A hypothesis is a prediction you make before running a test. Without a hypothesis, it's impossible to say you proved anything.

Testing calculators will help you determine the timeframe for your test, but you should document your hypothesis well before you start the clock on your trial. Agreeing on the prediction beforehand keeps you from changing your prediction as data starts to come in.

Hypotheses take many formats. In tech, the We believe… format is popular:

We believe that [feature]

for [persona]

will achieve [outcome].

We’ll know we’re right when [change in metric].

Example: We believe that this chatbot for onboarding users will improve retention of the first week.

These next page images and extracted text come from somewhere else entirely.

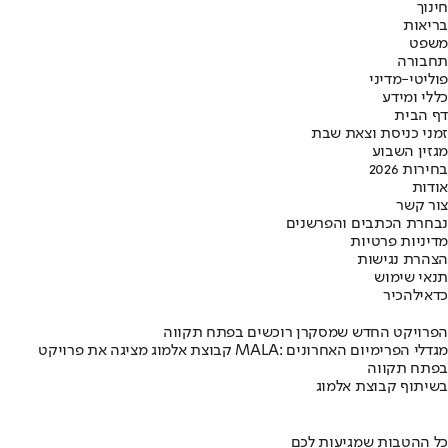
חינוך
בריאות
משפט
תחבורה
פוליטי-מדיני
כללי ומידע
דף הבית
זמני כניסת וצאת שבת
מגזין השבוע
בחירות 2026
אודות
צור קשר
נבחרת הכתבים והפרשנים
מדיניות פרטיות
הצהרת נגישות
תנאי שימוש
כדאי
להכיר
הפרויקט החדש שמסקרן רוכשים בפתח תקווה
קבוצת אלמוג מציגה את פרויקט MALA: מגדלי הפרימיום האחרונים
בפתח תקווה
בשיתוף קבוצת אלמוג
כל ההטבות שמגיעות לכם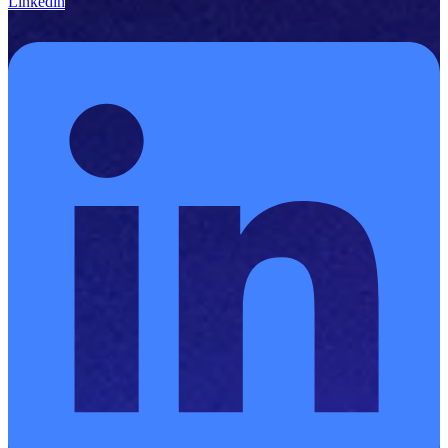
Linkedin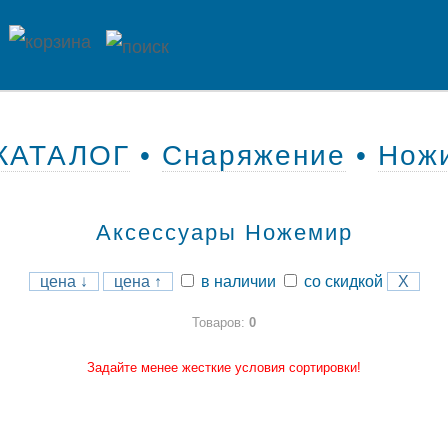
КАТАЛОГ
•
Снаряжение
•
Нож
Аксессуары Ножемир
цена ↓
цена ↑
в наличии
со скидкой
X
Товаров:
0
Задайте менее жесткие условия сортировки!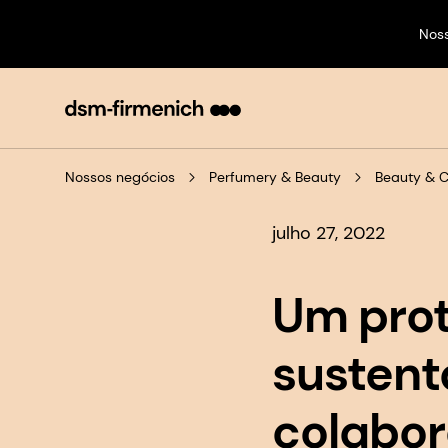
Nos
Nossos negócios
Perfumery & Beauty
Beauty & 
julho 27, 2022
Um prot
sustent
colabo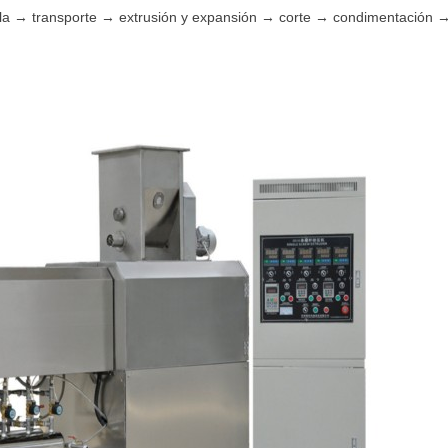
la → transporte → extrusión y expansión → corte → condimentación 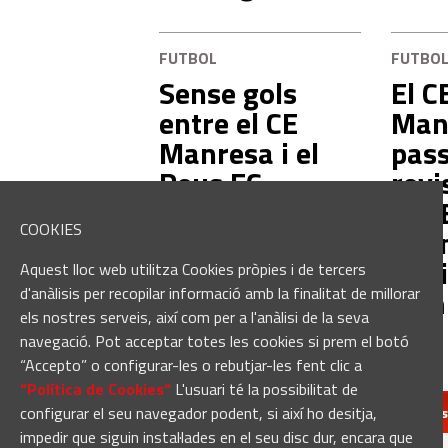
FUTBOL
FUTBO
Sense gols
El C
entre el CE
Man
Manresa i el
pas
Reus FC
revi
Reddis en el
CIM
COOKIES
segon test de
aba
pretemporada
d'in
Aquest lloc web utilitza Cookies pròpies i de tercers
comp
d'anàlisis per recopilar informació amb la finalitat de millorar
els nostres serveis, així com per a l'anàlisi de la seva
navegació. Pot acceptar totes les cookies si prem el botó
“Accepto” o configurar-les o rebutjar-les fent clic a
“Política de Cookies“
L'usuari té la possibilitat de
configurar el seu navegador podent, si així ho desitja,
redaccio@manresa
impedir que siguin instal·lades en el seu disc dur, encara que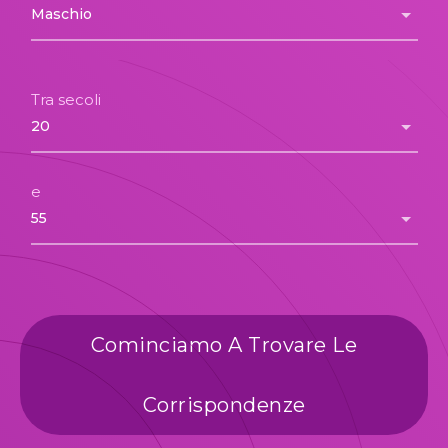
Tra secoli
e
Cominciamo A Trovare Le
Corrispondenze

We’ll know we’re right when cancellations go down in the first week by 20%.

The We Believe… is a useful format since it encourages you to include the user and the metric, a step that you don’t want to skip! I don’t appreciate that this format invites confirmation bias with its “we believe” and “we’ll know we’re right” language.

If you want more rigorous experiments, don’t look for validation or confirmation that you’re right. Look at all the data, not just data that proves your hypothesis. Erika Hall says it nicely: “Aim to be proven wrong, and you’ll be far more right in the long run.”

A better alternative is the classic If, Then, Because format:

If [variable],

then [result]

because [rationale].

Example: If we launch a chatbot for onboarding users, then we can reduce cancellations by 20% because our research uncovered a correlation between cancellations and lack of onboarding.

I prefer this one for its simplicity, time-tested durability, and the included rationale. The rationale makes an excellent place to include past research insights or data points that are influencing the A/B test. If you use this format, you also want to have metrics that will help evaluate your hypothesis.

For better metrics, ask yourself:

Who will be impacted by the change?
How much will they be impacted?
What timeframe will you measure?

Testing without a hypothesis is like throwing spaghetti against the wall to see what sticks. A/B tests should help you make decisions, and a good hypothesis will put everyone on the same page before you start testing.

After the test, have a retro. A retro or learning meeting ensures you check the metrics and, more importantly, check back in on your prediction. Without this ritual, it’s tempting for everyone to form different meanings or forget about the results.

If you get stuck, seek advice from a data scientist/analyst/engineer, CRO person, growth designer, business intelligence person. Take them to lunch and pick their brain. They’ll be happy that you’re taking an interest in their profession!